DRMacIver's Notebook
Using unsound A* search to improve a greedy algorithm
Using unsound A* search to improve a greedy algorithm
I figured out something quite neat today, which is that you can use improper \(A^*\) search to find a good set of test-case reduction pass orderings.
The basic idea is that you have some set of interesting test cases \(X\) a number of reduction passes \(f_i: X \to (\mathbb{N}^+, X)\) with \(f(x)_1 \leq x\). The pass returns a shrink (possibly the same value) and a cost (i.e. number of test evaluations) of getting there. We’re looking for a minimum cost sequence of applications of the \(f_i\) until we get to a fixed point.
This can be viewed as a graph search problem. Each \(f_i\) defines an edge of weight \(f_i(x)_0\) from \(x\) to \(f_i(x)_1\). You can run Dijsktra’s algorithm to find an exact shortest path to a fixed point, but this takes basically forever.

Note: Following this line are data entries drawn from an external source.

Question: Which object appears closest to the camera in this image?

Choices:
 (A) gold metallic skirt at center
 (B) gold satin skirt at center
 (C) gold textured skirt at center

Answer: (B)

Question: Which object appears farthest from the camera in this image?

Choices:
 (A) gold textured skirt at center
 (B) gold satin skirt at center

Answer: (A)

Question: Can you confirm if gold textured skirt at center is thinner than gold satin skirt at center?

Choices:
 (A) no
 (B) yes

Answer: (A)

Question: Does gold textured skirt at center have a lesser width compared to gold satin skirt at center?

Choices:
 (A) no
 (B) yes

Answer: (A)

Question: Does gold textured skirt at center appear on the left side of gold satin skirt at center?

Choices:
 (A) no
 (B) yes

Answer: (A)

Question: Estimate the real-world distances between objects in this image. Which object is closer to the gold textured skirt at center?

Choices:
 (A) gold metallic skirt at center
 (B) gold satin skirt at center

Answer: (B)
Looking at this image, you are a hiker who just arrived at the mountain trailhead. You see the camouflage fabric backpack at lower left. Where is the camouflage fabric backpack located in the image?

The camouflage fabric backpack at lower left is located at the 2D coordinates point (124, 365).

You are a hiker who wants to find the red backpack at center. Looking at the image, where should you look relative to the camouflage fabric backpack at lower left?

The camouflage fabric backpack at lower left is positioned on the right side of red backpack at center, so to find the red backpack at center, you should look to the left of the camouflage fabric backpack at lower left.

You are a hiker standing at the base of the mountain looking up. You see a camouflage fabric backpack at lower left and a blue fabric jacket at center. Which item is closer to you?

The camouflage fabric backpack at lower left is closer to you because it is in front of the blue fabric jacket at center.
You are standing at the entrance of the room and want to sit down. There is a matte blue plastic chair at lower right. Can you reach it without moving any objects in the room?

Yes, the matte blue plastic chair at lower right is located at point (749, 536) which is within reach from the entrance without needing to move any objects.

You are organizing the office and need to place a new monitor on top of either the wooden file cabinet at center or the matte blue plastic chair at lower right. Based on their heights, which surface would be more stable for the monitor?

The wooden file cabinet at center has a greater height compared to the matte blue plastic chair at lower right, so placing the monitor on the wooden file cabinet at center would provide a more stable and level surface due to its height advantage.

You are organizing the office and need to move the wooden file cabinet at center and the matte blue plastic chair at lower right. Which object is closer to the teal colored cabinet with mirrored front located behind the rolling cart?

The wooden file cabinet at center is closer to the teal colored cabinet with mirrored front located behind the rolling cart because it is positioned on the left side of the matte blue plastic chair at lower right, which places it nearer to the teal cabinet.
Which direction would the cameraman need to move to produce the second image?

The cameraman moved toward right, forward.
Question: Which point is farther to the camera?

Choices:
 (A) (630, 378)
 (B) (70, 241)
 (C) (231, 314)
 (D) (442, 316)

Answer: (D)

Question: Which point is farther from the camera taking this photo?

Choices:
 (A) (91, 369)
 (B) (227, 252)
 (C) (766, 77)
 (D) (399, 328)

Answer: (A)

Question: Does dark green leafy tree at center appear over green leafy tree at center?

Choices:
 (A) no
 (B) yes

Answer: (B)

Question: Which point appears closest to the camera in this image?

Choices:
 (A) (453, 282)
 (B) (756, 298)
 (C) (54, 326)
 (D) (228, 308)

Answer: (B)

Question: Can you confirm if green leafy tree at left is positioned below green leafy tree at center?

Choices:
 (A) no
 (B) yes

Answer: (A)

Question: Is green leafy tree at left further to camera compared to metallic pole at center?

\(A^*\) is an algorithm that speeds up Dijsktra by using a lower bound on the possible path length to preferentially select good directions. There’s no way to run a proper version of \(A^*\) because the problem is not well enough posed to get a good lower bound on the cost of reduction, but you can run an improper one by setting that lower bound heuristic to whatever you like. Depending on how close it is to being a true lower bound you may still get a good path which may or may not be optimal (in my experiments it seems to be within about 10-20% of optimal, which is pretty good).
The trick for test-case reduciton is that greedy search works pretty well but not brilliantly. You can set the lower bound heuristic to be the cost of running a greedy search (I’m using one which always selects the lowest cost edge that makes progress). This then ensures that your lower bound always corresponds to the cost of some path, even if it’s not the optimal one. In particular if you wanted it to be this could become an any time algorithm.
I suspect this trick generalises but I haven’t quite figured out its essential characteristics yet.